A região, pontuada por lagoas, cachoeiras, o pântano e a foz do rio Pandeiros, funciona como um berçário natural para espécies migradoras, de interesse comercial e também ameaçadas de extinção, como dourado, curimatá, piau-verdadeiro, piranha, traíra, matrinchã, surubim e pacu. Quase 50 espécies de peixes foram registradas na Bacia do rio Pandeiros, tornando o espaço fundamental para a revitalização do rio São Francisco.

“No Pandeiros, ocorrem quase todas as espécies grandes migradoras e de importância comercial para a pesca. A sua importância local é inquestionável, pois contribui para a manutenção dessas espécies e também de uma rica fauna”, comentou o biólogo Carlos Bernardo Mascarenhas Alves, mestre em Ecologia, Conservação e Manejo da Vida Silvestre (UFMG).

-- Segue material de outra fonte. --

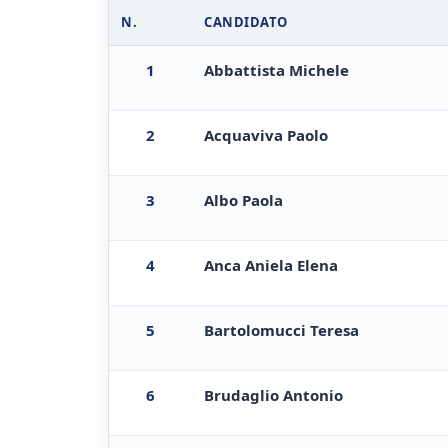
N.
CANDIDATO
1
Abbattista Michele
2
Acquaviva Paolo
3
Albo Paola
4
Anca Aniela Elena
5
Bartolomucci Teresa
6
Brudaglio Antonio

Também colocam em risco a saúde do refúgio a expansão desregrada da fronteira agrícola, grandes empreendimentos para plantio eucalipto sem critérios de sustentabilidade, desmatamento ilegal para a produção de carvão, pisoteio de gado criado em regime extensivo, incêndios, caça e pesca predatória.

A pesca é hoje proibida naquele pantanal, reconhecido pelos governos federal e mineiro como área prioritária para conservação do Cerrado. Além de peixes, ele abriga e oferece alimento para inúmeras aves, caso do martim-pescador, pato-do-mato, mergulhão- pequeno e garça branca- grande. Além deles, lá vivem os inconfundíveis jacarés e capivaras, além de grandes felinos, como a suçuarana.

"Este ano, pletendemos entregar os planos de manejo e de gestão para o refúgio e área de proteção ambiental do rio Pandeiros, bem como contratar 21 funcionários, entre monitores ambientais e guarda-parques, para atuar na bacia. Outras ações continuarão a ser executadas, como educação ambiental nas comunidades e escolas rurais do entorno, treinamento de combate a incêndios florestais e formação de brigadas voluntárias, reuniões trimestrais dos conselhos consultivos e estruturação das UC", comentou Natália Rust Neves, coordenadora de Áreas Protegidas do Escritório Regional Alto Médio São Francisco do Instituto Estadual de Florestas.